Wednesday, December 12, 2007

Get Out of My Bedroom: An attachment parenting article review

Co-sleeping is an integral part of attachment parenting. It is common knowledge that breastfeeding is the best food for an infant. However, breastfeeding is a lot harder when the mom and baby do not co-sleep. Peggy O'Mara, the editor of Mothering Magazine, writes a wonderful article in response to the idea that it is automatically unsafe to put the baby in the bed with the mother. In her article, Get out of My Bedroom!Ms. O'Mara makes a profound argument for co-sleeping using studies of entire societies that co-sleep and mother's intuition for hard evidence. Some people would say that a mother's intuition is false. However, I don't think that you can convince any woman who's been a mother for more than 4 days that it doesn't exist. Also, the article mentions that safety in co-sleeping is important. Just as people publish safety instructions for babies sleeping in a crib, people should publish safe co-sleeping practices.

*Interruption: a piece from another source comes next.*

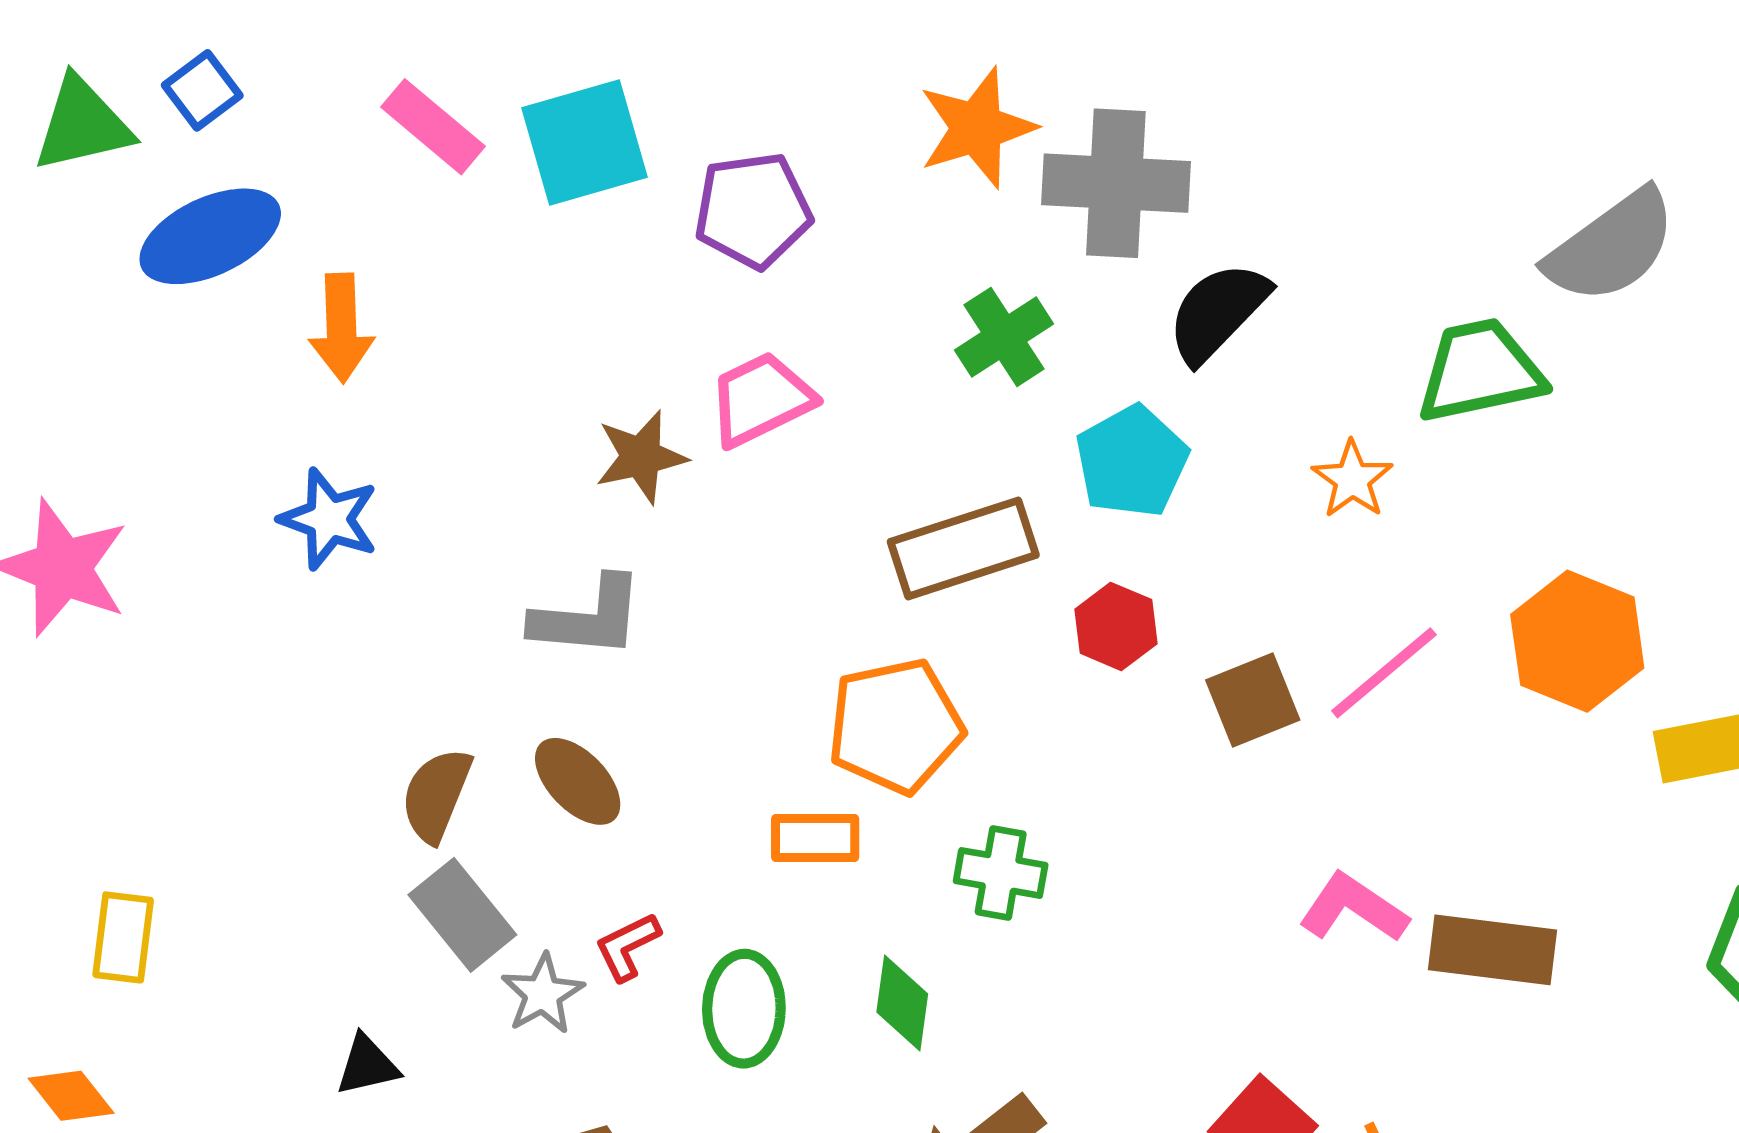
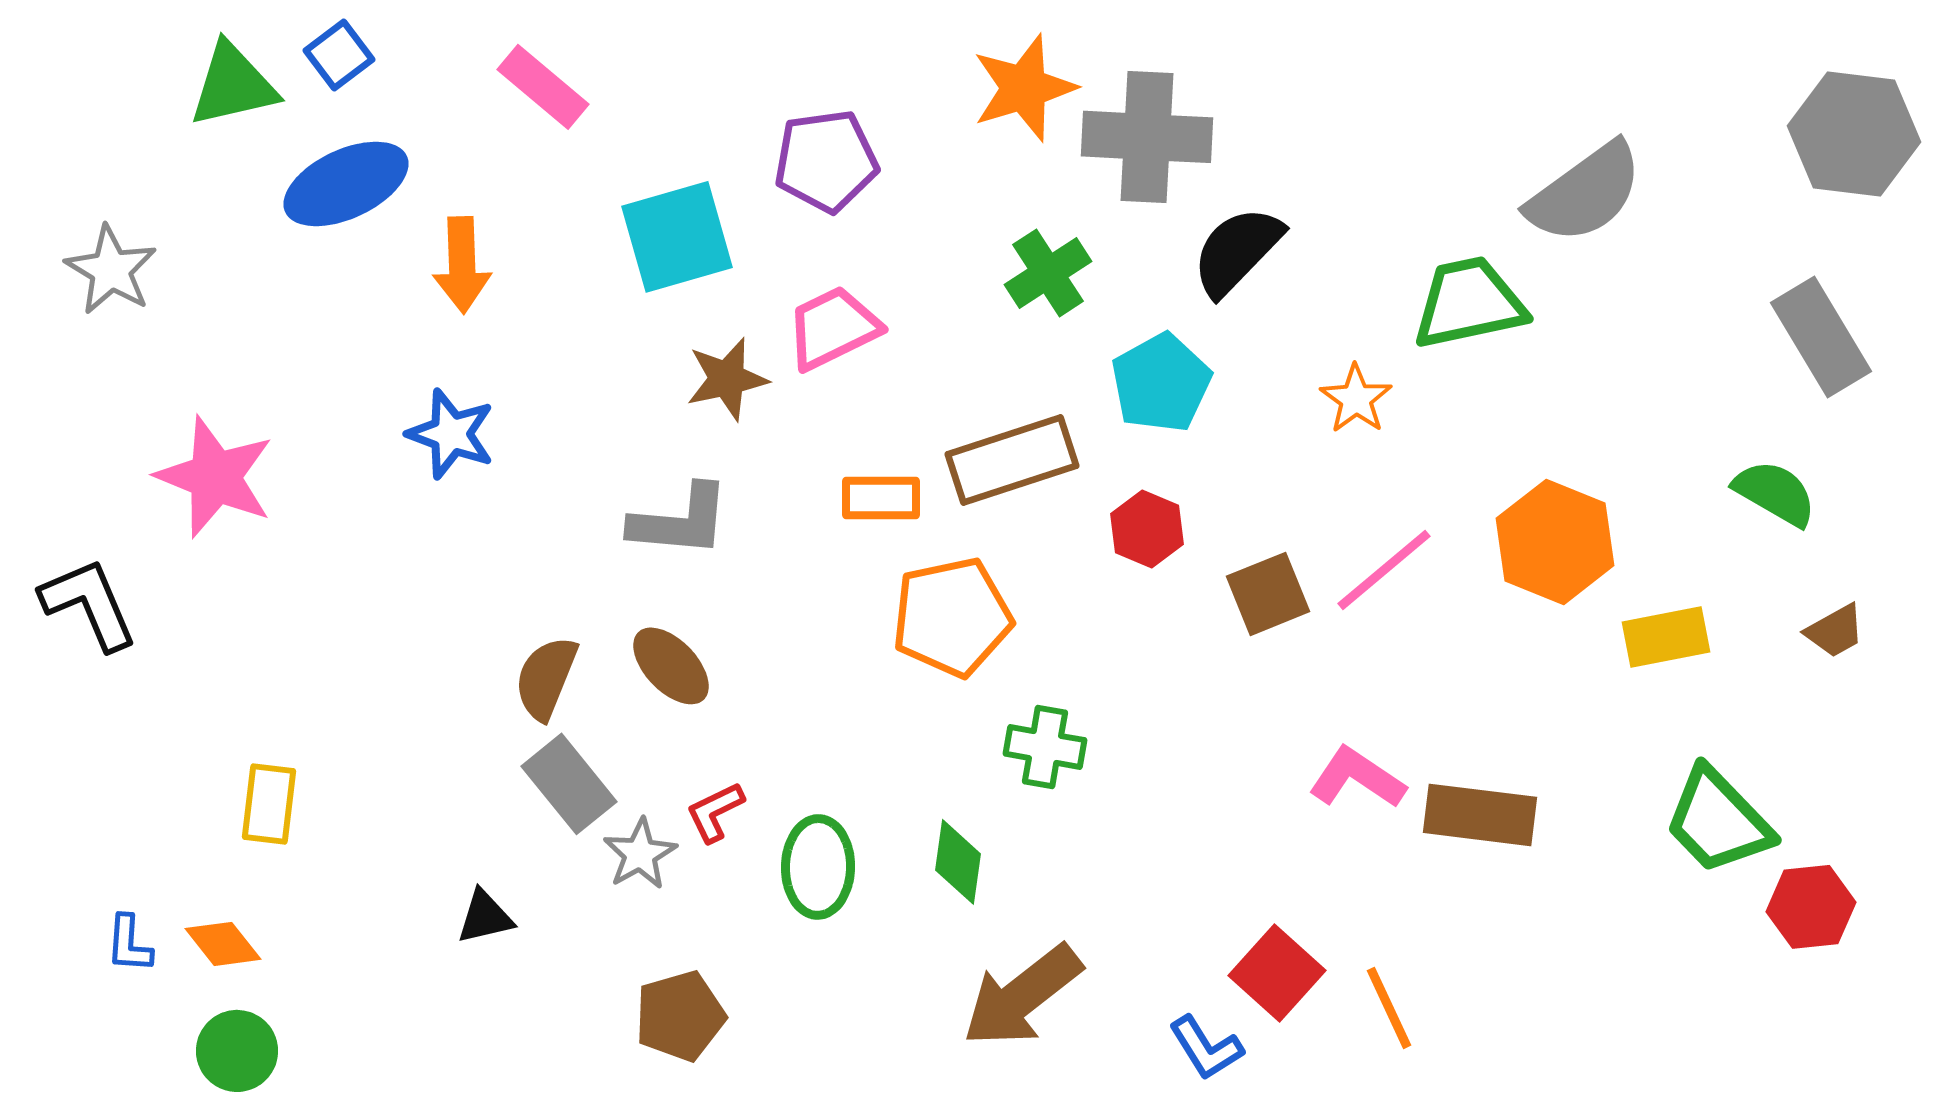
cyan square: (584, 142) -> (677, 237), moved
orange rectangle: (815, 838) -> (881, 498), moved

I believe that if one takes precautions, co-sleeping can be even more safe than crib sleeping. When the baby is in bed with the mother, the mother can hear the baby's cues. If the baby does stop breathing or get stuck, the mother is right there. If the baby is in the crib in the other room, the mother is less likely to notice.

1 comment:

Robert said...

I think parents who co-sleep get better sleep than they would if the baby is in another room. It's easier to be half awake and help a kid go back to sleep than have to wait until they're screaming or crying loud enough to be heard over a monitor and then come to them in that state, both of you more awake. Then it takes a lot longer to get back to sleep. Plus, our king size bed is big enough that you don't even lose sleeping space by sharing it. The queen is a little crowded, but it's manageable, too, and with Jackie sleeping in her own bed more and more, the queen is fine with just the baby in it.